Information =
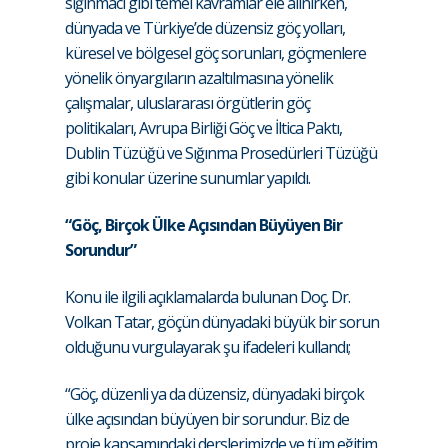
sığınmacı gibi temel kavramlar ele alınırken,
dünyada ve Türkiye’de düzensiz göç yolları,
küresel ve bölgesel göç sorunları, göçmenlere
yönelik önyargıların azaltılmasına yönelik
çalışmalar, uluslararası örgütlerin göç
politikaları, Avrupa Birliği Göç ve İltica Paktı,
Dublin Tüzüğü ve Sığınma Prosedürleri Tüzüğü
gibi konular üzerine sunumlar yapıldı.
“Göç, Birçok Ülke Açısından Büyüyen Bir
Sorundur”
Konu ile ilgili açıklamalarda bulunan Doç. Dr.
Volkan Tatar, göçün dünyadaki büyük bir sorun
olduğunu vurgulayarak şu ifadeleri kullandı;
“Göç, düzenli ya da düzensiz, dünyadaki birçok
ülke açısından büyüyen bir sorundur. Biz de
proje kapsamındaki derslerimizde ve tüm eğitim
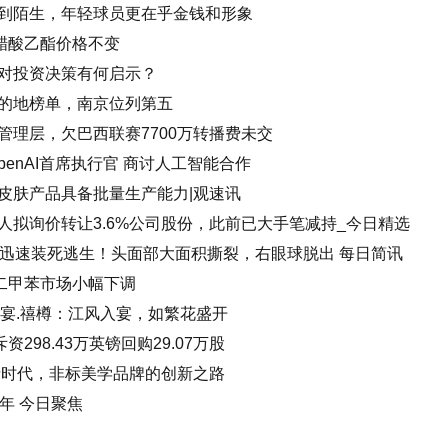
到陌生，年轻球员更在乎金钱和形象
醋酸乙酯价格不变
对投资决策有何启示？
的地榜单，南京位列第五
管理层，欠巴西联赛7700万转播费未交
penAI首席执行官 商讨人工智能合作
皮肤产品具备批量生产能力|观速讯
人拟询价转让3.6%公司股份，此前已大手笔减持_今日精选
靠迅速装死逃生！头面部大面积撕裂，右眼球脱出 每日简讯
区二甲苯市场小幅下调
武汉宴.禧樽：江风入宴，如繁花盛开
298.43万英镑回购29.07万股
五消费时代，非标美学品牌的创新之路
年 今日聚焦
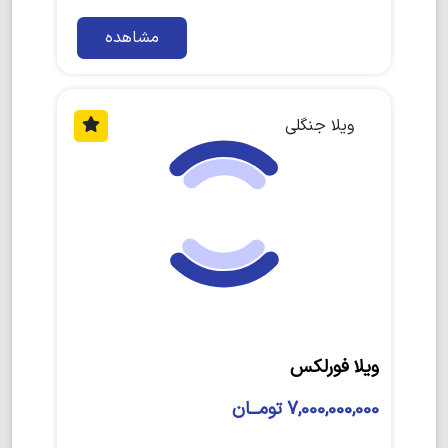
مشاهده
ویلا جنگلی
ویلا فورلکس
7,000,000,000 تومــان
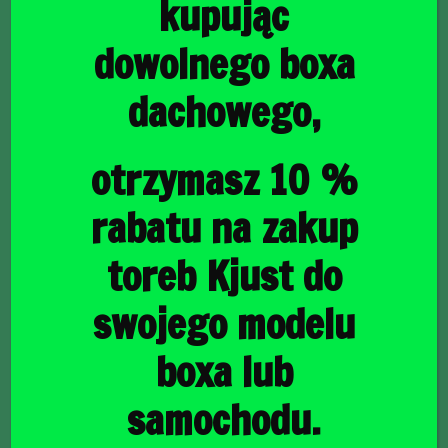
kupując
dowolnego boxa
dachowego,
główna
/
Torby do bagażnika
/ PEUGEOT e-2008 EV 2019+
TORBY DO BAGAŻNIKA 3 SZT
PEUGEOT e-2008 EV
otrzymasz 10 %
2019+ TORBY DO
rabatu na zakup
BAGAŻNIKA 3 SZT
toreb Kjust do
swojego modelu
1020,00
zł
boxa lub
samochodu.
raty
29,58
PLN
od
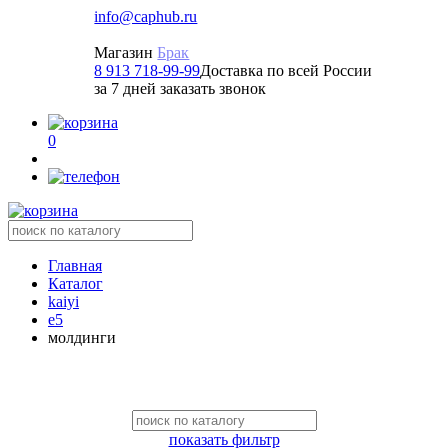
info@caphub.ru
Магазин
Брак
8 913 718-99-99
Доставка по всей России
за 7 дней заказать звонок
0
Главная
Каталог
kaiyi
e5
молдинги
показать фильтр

...

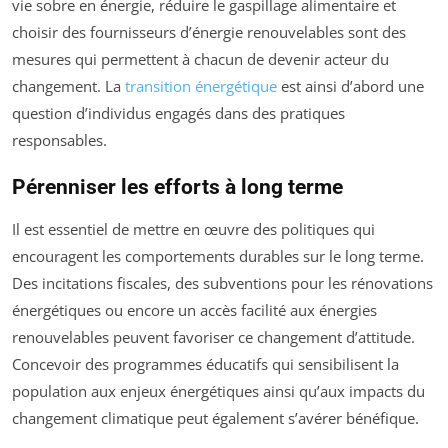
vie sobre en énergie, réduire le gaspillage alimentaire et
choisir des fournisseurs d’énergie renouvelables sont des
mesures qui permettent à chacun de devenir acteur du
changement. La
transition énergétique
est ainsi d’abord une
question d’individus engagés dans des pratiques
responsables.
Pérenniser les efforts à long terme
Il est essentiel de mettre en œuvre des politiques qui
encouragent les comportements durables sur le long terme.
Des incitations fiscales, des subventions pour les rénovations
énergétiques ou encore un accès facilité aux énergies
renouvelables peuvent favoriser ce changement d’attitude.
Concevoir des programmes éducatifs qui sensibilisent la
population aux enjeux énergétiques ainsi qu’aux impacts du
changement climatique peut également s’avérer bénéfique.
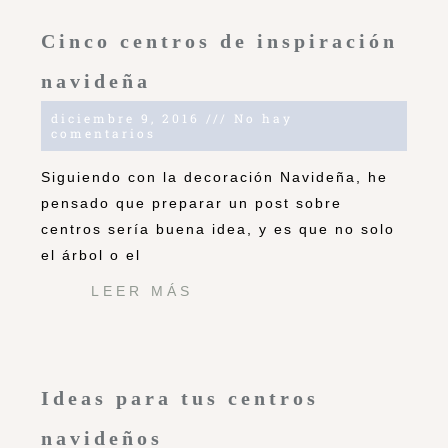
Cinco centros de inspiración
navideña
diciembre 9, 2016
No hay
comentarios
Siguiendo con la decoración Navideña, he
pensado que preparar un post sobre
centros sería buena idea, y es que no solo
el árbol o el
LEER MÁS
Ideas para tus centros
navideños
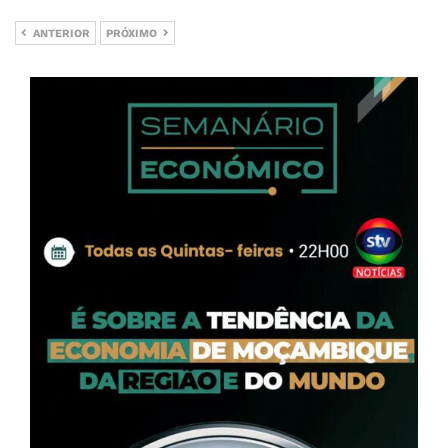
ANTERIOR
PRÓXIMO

The problem = I would like the exact lines from the data above, starting with the one that holds "olduğunu vurgulayarak şu ifadeleri kullandı;" and going on through the one that holds "показать фильтр", without the pictures.

Final answer =
olduğunu vurgulayarak şu ifadeleri kullandı;
“Göç, düzenli ya da düzensiz, dünyadaki birçok
ülke açısından büyüyen bir sorundur. Biz de
proje kapsamındaki derslerimizde ve tüm eğitim
到陌生，年轻球员更在乎金钱和形象
醋酸乙酯价格不变
对投资决策有何启示？
的地榜单，南京位列第五
管理层，欠巴西联赛7700万转播费未交
penAI首席执行官 商讨人工智能合作
皮肤产品具备批量生产能力|观速讯
人拟询价转让3.6%公司股份，此前已大手笔减持_今日精选
靠迅速装死逃生！头面部大面积撕裂，右眼球脱出 每日简讯
区二甲苯市场小幅下调
武汉宴.禧樽：江风入宴，如繁花盛开
298.43万英镑回购29.07万股
五消费时代，非标美学品牌的创新之路
年 今日聚焦
مشاهده
ویلا جنگلی
ویلا فورلکس
7,000,000,000 تومــان
kupując
dowolnego boxa
dachowego,
główna
/
Torby do bagażnika
/ PEUGEOT e-2008 EV 2019+
TORBY DO BAGAŻNIKA 3 SZT
PEUGEOT e-2008 EV
otrzymasz 10 %
2019+ TORBY DO
rabatu na zakup
BAGAŻNIKA 3 SZT
toreb Kjust do
swojego modelu
1020,00
zł
boxa lub
samochodu.
raty
29,58
PLN
od
info@caphub.ru
Магазин
Брак
8 913 718-99-99
Доставка по всей России
за 7 дней заказать звонок
0
Главная
Каталог
kaiyi
e5
молдинги
показать фильтр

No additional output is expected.